Thanks to the wider spread of high-throughput experimental techniques, biologists are accumulating large amounts of datasets which often mix quantitative and qualitative variables and are not always complete, in particular when they regard phenotypic traits. In order to get a first insight into these datasets and reduce the data matrices size scientists often rely on multivariate analyses. However such approaches are not always easily practicable in particular when faced with mixed datasets with missing values. Moreover displaying large numbers of individuals leads to cluttered visualizations which are difficult to interpret.

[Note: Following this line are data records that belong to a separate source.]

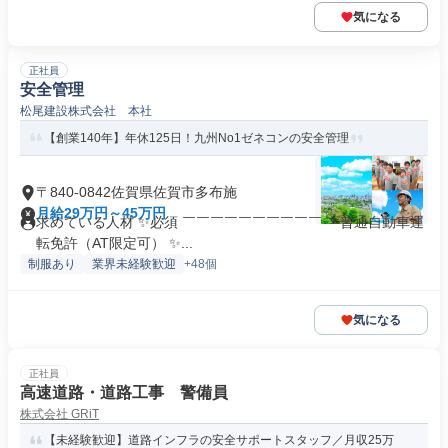
気になる
正社員
安全管理
松尾建設株式会社 本社
【創業140年】年休125日！九州No1ゼネコンの安全管理
〒840-0842佐賀県佐賀市多布施
月給29万円～45万円
求めている人材 ✨必須 ￣￣￣￣￣￣￣￣￣￣ ・普通自動車運
転免許（AT限定可） ✨...
制服あり
業界未経験歓迎
+48個
気になる
正社員
高速道路・道路工事 警備員
株式会社 GRiT
【未経験歓迎】道路インフラの安全サポートスタッフ／月収25万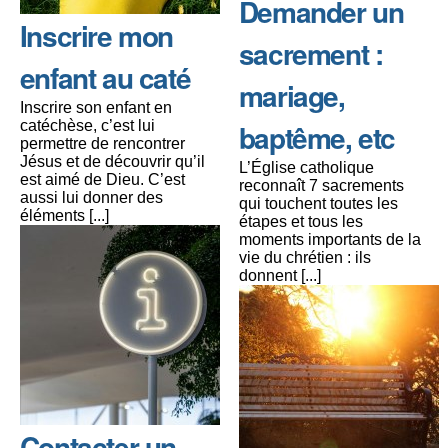
Demander un
Inscrire mon
sacrement :
enfant au caté
mariage,
Inscrire son enfant en
catéchèse, c’est lui
baptême, etc
permettre de rencontrer
Jésus et de découvrir qu’il
L’Église catholique
est aimé de Dieu. C’est
reconnaît 7 sacrements
aussi lui donner des
qui touchent toutes les
éléments [...]
étapes et tous les
moments importants de la
vie du chrétien : ils
donnent [...]
Contacter un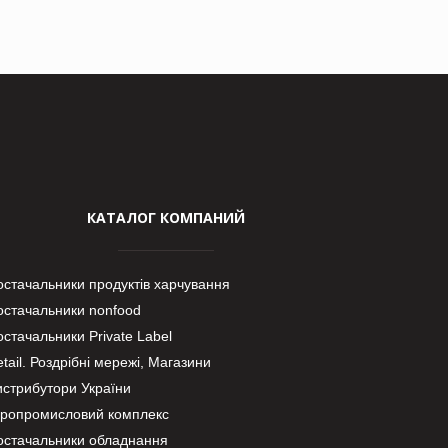
КАТАЛОГ КОМПАНИЙ
остачальники продуктів харчування
остачальники nonfood
стачальники Private Label
tail. Роздрібні мережі, Магазини
истрибутори України
гропромисловий комплекс
остачальники обладнання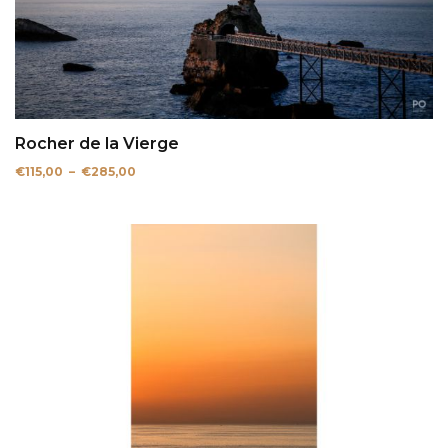
Rocher de la Vierge
Plage
€
115,00
–
€
285,00
de
prix :
€115,00
à
€285,00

We introduce a new methodology to overcome these limits. The underlying principle consists in (i) grouping similar individuals, (ii) representing each group by emblematic individuals we call archetypes and (iii) build sparse visualizations based on these archetypes. As a preliminary step to the clustering we design a new semantic distance tailored for both quantitative and qualitative variables which allows a realistic representation of the relationships between individuals. This semantic distance is based on ontologies which are engineered to represent real life knowledge regarding the underlying variables. Our approach is implemented as a Python pipeline and illustrated by a rosebush dataset including passport and phenotypic data.
The introduction of our new semantic distance and of the archetype concept allows us to build a comprehensive representation of an incomplete dataset characterized by large proportion of qualitative data. The methodology described here could have wider use beyond information characterizing organisms or species and beyond plant science. Indeed we could apply the same approach to any incomplete mixed dataset.